Is there anything we can do if there isn't a single metatheory? From my review of the literature, I believe so.

  1. Familiarise yourself with some of the major frameworks for effective teamwork and leadership. But don't worry! You don't have to read 60,000 books; choose one or two, preferably from different disciplines, that you find interesting and engaging. Ignore the author's instructions to follow each step to the letter, and instead choose and write down the actions that feel right for you. That is the first step.

  2. Experiment. You must be comfortable deploying the concepts you think will work for you, which you'll only accomplish through practice. That means failing, rethinking, and reconsidering how you approach a problem with your team. We need to tell everyone who leads a team that they must accept failure right now! Expect to fail from time to time. The best organisations create support systems around this, but this is not always the case.

  3. Give yourself some wiggle room. If you're going to fail, plan for it. Allow yourself to make mistakes and change course as you learn more about your team, yourself, and the problems you're facing. The approach you began with may not be the best to finish with. Remember that, while you may not be the President of the United States, the problems that come across your desk as a leader will be complicated and unclear; if they weren't, someone on your team would have solved them already.
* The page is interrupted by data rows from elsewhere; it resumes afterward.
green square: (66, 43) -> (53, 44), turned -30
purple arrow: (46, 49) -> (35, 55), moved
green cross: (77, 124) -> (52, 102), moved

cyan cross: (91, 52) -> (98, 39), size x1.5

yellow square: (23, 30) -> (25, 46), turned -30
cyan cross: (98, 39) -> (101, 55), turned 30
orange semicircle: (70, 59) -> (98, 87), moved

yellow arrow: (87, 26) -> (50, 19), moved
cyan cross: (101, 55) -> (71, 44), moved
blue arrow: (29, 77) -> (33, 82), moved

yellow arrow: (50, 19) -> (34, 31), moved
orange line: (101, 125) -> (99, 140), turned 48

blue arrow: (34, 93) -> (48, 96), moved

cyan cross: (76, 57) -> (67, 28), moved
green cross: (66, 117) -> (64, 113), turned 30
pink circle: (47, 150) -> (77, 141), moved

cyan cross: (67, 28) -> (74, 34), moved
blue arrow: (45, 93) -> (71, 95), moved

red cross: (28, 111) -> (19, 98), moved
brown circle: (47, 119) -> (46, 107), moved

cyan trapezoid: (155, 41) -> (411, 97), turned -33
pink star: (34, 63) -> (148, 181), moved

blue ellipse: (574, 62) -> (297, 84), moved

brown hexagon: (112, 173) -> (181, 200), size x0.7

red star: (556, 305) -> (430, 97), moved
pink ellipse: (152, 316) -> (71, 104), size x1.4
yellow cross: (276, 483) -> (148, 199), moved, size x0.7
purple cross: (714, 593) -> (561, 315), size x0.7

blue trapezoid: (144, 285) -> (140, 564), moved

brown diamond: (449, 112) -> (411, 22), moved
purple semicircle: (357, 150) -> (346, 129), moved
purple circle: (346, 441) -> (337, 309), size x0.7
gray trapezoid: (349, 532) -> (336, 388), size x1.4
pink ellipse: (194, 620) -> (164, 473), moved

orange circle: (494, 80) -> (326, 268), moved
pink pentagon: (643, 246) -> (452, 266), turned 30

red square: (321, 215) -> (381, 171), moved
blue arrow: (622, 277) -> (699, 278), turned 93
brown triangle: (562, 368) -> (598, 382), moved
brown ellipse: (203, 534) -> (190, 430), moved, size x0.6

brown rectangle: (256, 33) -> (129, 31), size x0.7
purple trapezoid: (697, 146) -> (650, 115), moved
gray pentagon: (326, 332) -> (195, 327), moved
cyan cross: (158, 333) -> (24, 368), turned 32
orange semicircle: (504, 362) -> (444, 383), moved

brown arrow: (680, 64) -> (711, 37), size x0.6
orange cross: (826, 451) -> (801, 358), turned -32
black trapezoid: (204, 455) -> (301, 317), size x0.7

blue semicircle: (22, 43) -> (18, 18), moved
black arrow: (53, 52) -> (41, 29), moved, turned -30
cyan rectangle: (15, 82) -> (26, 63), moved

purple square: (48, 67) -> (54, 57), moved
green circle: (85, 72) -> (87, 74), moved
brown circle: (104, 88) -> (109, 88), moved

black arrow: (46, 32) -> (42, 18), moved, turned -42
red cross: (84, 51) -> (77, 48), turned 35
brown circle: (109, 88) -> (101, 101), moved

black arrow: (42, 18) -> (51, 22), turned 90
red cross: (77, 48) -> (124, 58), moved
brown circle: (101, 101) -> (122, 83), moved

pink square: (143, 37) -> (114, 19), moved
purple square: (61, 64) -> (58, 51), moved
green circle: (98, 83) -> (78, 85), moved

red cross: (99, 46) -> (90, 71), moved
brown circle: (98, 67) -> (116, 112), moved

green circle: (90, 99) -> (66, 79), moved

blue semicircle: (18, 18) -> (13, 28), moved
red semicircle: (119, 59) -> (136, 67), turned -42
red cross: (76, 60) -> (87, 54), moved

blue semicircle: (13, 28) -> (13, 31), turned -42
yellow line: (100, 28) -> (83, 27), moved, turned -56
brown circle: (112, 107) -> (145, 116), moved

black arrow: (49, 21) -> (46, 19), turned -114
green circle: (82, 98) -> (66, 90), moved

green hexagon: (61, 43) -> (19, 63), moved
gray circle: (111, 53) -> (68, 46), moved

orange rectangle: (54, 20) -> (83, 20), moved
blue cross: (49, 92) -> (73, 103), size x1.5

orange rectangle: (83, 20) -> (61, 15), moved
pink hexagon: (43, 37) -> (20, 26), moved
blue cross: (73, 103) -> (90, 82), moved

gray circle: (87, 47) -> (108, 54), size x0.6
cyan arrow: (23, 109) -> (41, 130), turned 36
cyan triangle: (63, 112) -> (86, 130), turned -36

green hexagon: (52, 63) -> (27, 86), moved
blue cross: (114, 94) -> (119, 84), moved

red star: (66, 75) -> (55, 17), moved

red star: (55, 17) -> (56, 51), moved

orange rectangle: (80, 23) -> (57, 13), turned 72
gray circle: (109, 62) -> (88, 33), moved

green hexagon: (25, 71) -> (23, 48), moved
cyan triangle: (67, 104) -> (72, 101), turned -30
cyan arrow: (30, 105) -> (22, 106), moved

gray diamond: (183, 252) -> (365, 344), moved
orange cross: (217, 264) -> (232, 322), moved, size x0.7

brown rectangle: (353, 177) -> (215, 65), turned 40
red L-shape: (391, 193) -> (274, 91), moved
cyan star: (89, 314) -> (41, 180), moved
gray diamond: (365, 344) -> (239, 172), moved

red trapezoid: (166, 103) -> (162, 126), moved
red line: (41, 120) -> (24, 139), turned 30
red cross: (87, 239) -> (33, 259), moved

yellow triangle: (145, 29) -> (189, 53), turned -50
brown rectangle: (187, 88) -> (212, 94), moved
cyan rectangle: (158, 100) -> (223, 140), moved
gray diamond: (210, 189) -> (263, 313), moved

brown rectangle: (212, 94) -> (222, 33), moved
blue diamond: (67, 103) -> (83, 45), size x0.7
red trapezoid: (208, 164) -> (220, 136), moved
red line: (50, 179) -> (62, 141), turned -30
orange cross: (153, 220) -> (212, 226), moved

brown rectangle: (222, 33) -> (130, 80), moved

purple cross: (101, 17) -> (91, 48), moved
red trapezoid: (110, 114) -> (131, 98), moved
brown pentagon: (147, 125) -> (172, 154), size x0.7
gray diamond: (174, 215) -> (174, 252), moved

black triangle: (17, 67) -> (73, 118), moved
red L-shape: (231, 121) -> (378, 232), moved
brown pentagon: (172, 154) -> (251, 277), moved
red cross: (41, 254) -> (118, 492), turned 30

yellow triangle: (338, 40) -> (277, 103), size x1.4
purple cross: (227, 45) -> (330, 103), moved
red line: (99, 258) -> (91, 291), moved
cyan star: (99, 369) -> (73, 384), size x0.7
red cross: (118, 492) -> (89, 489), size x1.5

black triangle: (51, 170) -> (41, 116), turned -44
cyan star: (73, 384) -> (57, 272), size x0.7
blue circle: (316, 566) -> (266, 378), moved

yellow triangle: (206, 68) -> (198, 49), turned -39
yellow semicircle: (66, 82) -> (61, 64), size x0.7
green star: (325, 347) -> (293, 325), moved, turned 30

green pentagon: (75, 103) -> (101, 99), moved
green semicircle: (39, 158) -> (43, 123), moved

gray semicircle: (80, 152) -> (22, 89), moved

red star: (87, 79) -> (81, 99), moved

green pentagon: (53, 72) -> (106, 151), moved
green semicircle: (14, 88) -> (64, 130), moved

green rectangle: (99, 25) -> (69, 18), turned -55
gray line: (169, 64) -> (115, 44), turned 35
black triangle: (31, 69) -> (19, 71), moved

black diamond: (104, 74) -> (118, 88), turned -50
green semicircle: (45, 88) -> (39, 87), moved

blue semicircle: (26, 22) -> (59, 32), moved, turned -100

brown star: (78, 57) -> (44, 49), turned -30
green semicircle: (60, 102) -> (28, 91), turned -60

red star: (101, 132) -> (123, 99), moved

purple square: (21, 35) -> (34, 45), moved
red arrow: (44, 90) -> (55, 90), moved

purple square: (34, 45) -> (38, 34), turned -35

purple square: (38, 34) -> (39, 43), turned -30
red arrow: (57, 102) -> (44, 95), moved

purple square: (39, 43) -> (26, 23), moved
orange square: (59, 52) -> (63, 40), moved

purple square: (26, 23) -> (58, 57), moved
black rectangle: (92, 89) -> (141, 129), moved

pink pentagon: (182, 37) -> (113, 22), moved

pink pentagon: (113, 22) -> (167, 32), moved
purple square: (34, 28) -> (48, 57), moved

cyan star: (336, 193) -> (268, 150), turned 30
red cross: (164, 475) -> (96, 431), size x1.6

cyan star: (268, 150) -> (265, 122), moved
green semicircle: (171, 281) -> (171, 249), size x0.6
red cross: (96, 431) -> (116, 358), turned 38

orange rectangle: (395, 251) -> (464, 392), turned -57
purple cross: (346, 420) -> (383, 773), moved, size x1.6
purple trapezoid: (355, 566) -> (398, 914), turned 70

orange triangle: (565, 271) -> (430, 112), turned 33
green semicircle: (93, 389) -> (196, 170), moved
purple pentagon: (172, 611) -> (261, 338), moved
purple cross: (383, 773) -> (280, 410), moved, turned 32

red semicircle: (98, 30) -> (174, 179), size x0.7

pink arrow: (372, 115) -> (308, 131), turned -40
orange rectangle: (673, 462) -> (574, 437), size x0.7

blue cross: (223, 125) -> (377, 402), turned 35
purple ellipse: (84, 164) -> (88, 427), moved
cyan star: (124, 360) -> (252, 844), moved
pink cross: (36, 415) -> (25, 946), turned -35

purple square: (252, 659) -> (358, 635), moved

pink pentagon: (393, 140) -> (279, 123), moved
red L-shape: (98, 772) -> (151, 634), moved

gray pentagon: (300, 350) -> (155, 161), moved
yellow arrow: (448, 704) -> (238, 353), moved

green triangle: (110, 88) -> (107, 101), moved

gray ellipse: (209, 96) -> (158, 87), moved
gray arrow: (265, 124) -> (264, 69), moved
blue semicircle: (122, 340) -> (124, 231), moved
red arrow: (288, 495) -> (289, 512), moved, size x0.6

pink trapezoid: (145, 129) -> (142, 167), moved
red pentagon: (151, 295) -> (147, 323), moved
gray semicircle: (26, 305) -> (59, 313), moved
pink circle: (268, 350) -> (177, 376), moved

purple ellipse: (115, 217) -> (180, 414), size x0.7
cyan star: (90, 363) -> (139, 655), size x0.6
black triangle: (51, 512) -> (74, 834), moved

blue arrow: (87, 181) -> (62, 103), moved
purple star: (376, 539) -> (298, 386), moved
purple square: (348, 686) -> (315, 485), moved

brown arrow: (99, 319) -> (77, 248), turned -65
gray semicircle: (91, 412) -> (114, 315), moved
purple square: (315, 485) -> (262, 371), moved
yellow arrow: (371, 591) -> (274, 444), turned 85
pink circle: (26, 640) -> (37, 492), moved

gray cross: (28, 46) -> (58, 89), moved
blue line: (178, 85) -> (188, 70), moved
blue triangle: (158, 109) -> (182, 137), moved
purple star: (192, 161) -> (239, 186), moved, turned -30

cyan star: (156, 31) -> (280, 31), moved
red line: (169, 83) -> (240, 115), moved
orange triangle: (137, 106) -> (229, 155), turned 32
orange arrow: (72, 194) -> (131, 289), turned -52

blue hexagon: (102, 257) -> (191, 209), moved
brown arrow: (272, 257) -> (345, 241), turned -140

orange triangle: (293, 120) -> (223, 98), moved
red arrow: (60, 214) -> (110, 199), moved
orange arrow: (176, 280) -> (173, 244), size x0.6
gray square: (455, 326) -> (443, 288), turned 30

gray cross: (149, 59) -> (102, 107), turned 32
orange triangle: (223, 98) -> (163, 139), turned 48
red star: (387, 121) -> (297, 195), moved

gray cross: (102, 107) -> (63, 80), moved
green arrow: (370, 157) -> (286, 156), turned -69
“What I was quickly discovering about the presidency was that no problem that landed on my desk, foreign or domestic, had a clean, 100 per cent solution. If it had, someone else down the chain of command would have solved it already. Instead, I was constantly dealing with probabilities.” Barack Obama, A Promised Land

That's it, just three steps from the literature to becoming a more effective leader and manager of teams. Determine which aspects of an effective team leader will work for you and align with your values. Experiment with the concepts, and allow yourself room to manoeuvre.